─── Available records ───

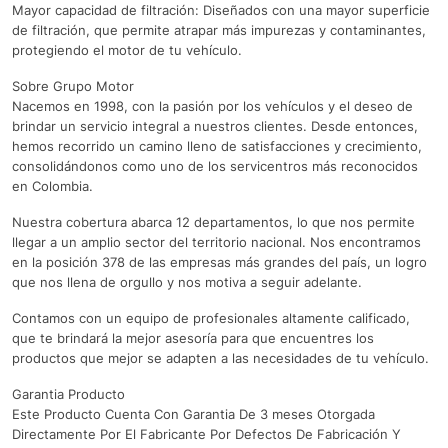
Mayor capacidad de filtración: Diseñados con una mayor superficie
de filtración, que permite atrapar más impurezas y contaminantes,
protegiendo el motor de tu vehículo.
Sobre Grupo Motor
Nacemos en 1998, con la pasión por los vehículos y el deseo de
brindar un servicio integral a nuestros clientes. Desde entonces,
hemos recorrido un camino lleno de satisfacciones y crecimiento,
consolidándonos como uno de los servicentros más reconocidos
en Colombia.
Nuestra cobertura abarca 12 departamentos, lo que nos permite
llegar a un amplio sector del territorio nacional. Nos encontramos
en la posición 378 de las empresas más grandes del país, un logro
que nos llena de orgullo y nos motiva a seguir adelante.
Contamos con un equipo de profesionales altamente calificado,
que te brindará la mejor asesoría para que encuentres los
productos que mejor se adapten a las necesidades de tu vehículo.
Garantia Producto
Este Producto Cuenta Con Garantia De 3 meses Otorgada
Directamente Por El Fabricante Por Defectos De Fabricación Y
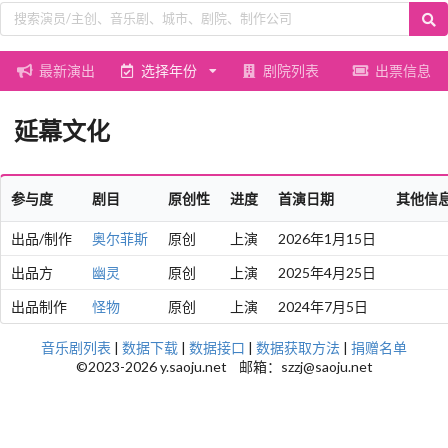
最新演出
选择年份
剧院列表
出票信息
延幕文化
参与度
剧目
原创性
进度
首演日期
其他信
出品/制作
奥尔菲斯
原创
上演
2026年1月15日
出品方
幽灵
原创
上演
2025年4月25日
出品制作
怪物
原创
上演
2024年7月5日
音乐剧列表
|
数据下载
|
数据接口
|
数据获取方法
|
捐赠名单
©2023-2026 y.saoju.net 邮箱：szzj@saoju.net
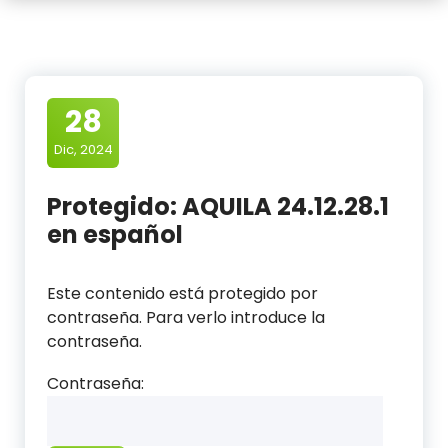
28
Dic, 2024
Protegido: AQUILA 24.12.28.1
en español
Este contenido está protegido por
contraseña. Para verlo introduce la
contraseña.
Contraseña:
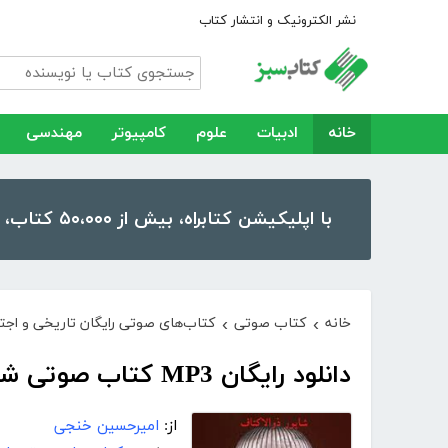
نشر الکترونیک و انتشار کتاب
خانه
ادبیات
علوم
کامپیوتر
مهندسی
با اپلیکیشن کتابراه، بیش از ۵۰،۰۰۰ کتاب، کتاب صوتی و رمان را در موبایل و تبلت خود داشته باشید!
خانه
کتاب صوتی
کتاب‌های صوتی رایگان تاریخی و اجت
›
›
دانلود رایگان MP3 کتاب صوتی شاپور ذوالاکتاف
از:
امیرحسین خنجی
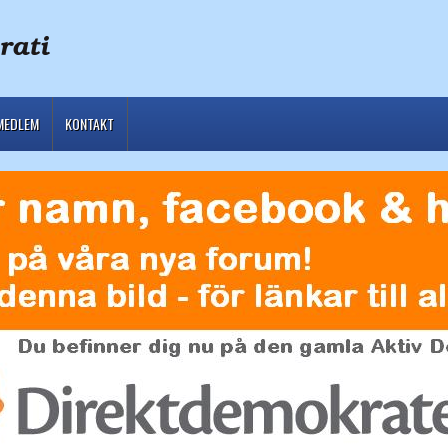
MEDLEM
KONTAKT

───

* _What you need to do_
Reproduce all the entries above exactly. Include no images.

* _Task answer_
Mayor capacidad de filtración: Diseñados con una mayor superficie
de filtración, que permite atrapar más impurezas y contaminantes,
protegiendo el motor de tu vehículo.
Sobre Grupo Motor
Nacemos en 1998, con la pasión por los vehículos y el deseo de
brindar un servicio integral a nuestros clientes. Desde entonces,
hemos recorrido un camino lleno de satisfacciones y crecimiento,
consolidándonos como uno de los servicentros más reconocidos
en Colombia.
Nuestra cobertura abarca 12 departamentos, lo que nos permite
llegar a un amplio sector del territorio nacional. Nos encontramos
en la posición 378 de las empresas más grandes del país, un logro
que nos llena de orgullo y nos motiva a seguir adelante.
Contamos con un equipo de profesionales altamente calificado,
que te brindará la mejor asesoría para que encuentres los
productos que mejor se adapten a las necesidades de tu vehículo.
Garantia Producto
Este Producto Cuenta Con Garantia De 3 meses Otorgada
Directamente Por El Fabricante Por Defectos De Fabricación Y
最新演出
选择年份
剧院列表
出票信息
延幕文化
参与度
剧目
原创性
进度
首演日期
其他信
出品/制作
奥尔菲斯
原创
上演
2026年1月15日
出品方
幽灵
原创
上演
2025年4月25日
出品制作
怪物
原创
上演
2024年7月5日
音乐剧列表
|
数据下载
|
数据接口
|
数据获取方法
|
捐赠名单
©2023-2026 y.saoju.net 邮箱：szzj@saoju.net
28
Dic, 2024
Protegido: AQUILA 24.12.28.1
en español
Este contenido está protegido por
contraseña. Para verlo introduce la
contraseña.
Contraseña:
نشر الکترونیک و انتشار کتاب
خانه
ادبیات
علوم
کامپیوتر
مهندسی
با اپلیکیشن کتابراه، بیش از ۵۰،۰۰۰ کتاب، کتاب صوتی و رمان را در موبایل و تبلت خود داشته باشید!
خانه
کتاب صوتی
کتاب‌های صوتی رایگان تاریخی و اجت
›
›
دانلود رایگان MP3 کتاب صوتی شاپور ذوالاکتاف
از:
امیرحسین خنجی
MEDLEM
KONTAKT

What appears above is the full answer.